• What is needed: Tally the lines in the data below in which the word "click" occurs, then give only the total.

• Supplied material:
--------------------------------------------------

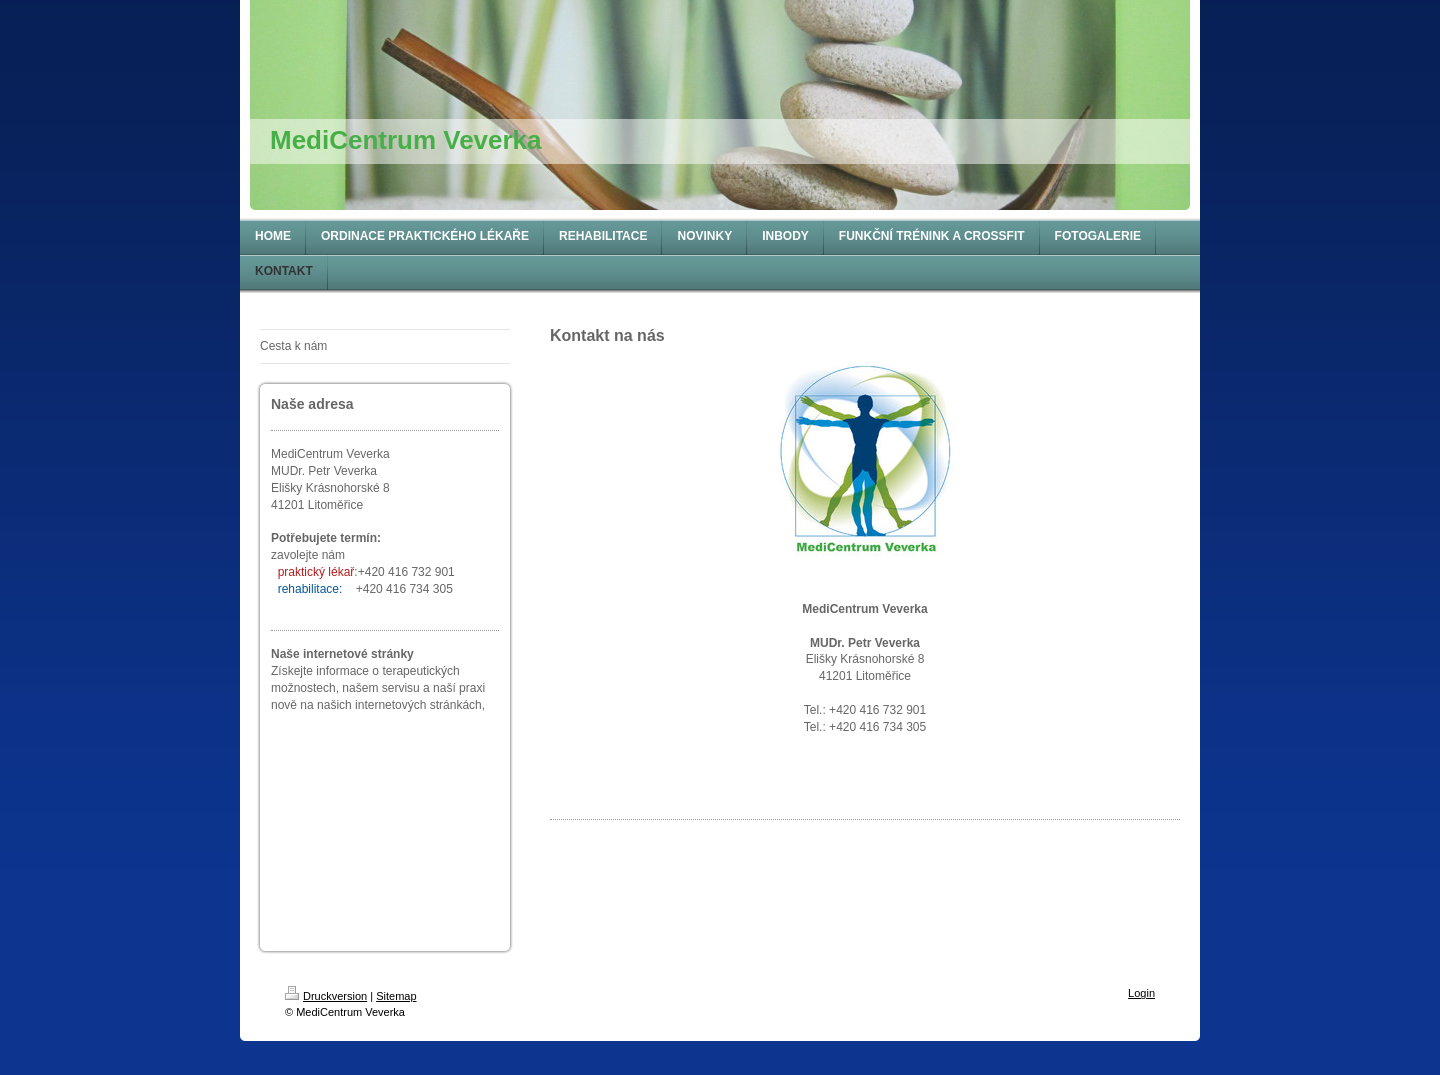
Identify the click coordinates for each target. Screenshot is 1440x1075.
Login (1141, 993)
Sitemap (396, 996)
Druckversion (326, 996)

--------------------------------------------------

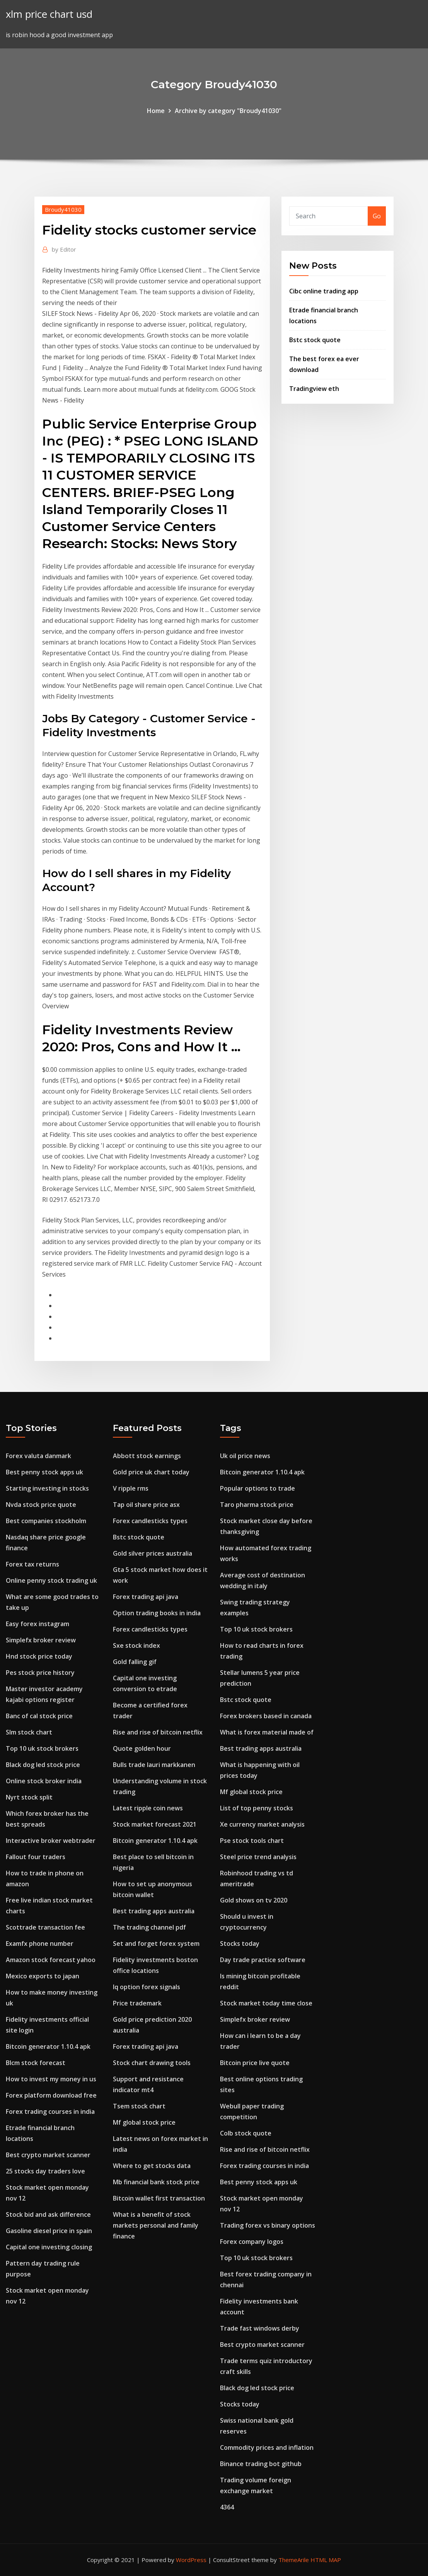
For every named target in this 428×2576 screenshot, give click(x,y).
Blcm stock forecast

--------------------------------------------------

• Solution for this exercise: 2